The Buffalo News revealed last week that federal officials in 2012 considered shifting all truck traffic from the Peace Bridge to the Lewiston-Queenston Bridge, 21 miles north, because tests showed asthma rates in children in the area were four times the national average. Officials of the General Services Administration also were responding to President Obama’s directive in 2011 ordering federal agencies to work together to address environmental justice issues in poor neighborhoods.

“We are here today because we have been talking about solutions for years; we know we have an air quality problem; and it’s time you talked to us about solutions instead of around us,” said Natasha Soto, an organizer for the Clean Air Coalition of Western New York. She addressed her comments to government officials who she said are in lockstep with Gov. Andrew M. Cuomo in rushing forward a planned plaza expansion.

“We are extremely disappointed that none of our elected officials have stood on the side of the residents, and the side of improving air quality,” Soto said.

Among the Clean Air Coalition’s recommendations:

• Monitor the air in the summer months, test for ultrafine particulates, add more monitors and let the community have input in the study’s design.

• Enforce anti-truck idling laws by increasing enforcement on the plaza and side streets.

• Plant trees in locations to improve oxygen and act as buffers, and install a wall in high-traffic areas to buffer noise, bright lights and diesel fumes.

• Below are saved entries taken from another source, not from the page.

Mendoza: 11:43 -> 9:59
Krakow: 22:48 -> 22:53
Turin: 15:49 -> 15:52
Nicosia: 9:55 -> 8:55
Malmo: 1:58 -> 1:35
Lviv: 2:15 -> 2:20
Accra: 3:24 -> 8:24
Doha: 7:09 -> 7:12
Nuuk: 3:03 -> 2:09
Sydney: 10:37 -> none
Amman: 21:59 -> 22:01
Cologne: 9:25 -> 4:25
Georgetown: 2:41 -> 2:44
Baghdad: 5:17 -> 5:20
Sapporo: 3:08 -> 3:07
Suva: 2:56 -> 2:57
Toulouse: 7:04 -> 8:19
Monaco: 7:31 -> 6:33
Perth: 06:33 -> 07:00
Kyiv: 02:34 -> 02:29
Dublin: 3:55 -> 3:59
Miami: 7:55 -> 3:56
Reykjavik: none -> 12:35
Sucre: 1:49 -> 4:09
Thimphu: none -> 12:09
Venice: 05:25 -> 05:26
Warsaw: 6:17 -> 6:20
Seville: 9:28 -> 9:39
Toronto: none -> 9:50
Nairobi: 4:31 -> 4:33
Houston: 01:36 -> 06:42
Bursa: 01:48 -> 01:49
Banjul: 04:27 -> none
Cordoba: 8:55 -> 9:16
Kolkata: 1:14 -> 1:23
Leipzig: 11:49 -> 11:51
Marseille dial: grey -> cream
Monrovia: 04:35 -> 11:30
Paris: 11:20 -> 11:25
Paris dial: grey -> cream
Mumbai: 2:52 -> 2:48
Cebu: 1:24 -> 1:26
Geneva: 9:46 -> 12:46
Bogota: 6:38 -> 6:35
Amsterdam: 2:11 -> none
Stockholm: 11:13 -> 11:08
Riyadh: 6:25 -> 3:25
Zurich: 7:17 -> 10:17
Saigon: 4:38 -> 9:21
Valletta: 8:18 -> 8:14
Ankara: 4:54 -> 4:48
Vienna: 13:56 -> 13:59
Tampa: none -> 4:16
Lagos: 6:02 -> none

• Invest in asthma screenings and more funding for health clinics.

The group also urged that meetings be designed to foster meaningful community input, and be held with interpreters to allow the growing refugee population to participate.

“How are we going to reduce emissions? How are we gong to make the community cleaner? That’s what they need to talk to the community about,” said Edwin Martinez, who grew up in the Peace Bridge neighborhood and has family members still living there.

“We feel we have been excluded from this project from the beginning. No one is talking to the residents. No one is talking to the neighborhood. They’re just talking to themselves, and that is something we don’t want to see.”

Joe Gardella, a University at Buffalo chemistry professor, said the state Department of Transportation has been particularly dismissive toward the community.

“As a scientist and person who has worked on community environmental work for 20 years, and with federal and state agencies on every level, I find the DOT has completely ignored the community’s wishes in how they would like to participate. Time and again they have put barriers in the way. They failed miserably to address the issues of translation to make materials available so people can understand them, and it’s very clear they’re not interested,” Gardella said.

“We all know that this project is going to go forward. It’s all about money for the Peace Bridge Authority, and they can spend some money to help the community with the effects instead of denying that the effects are there.”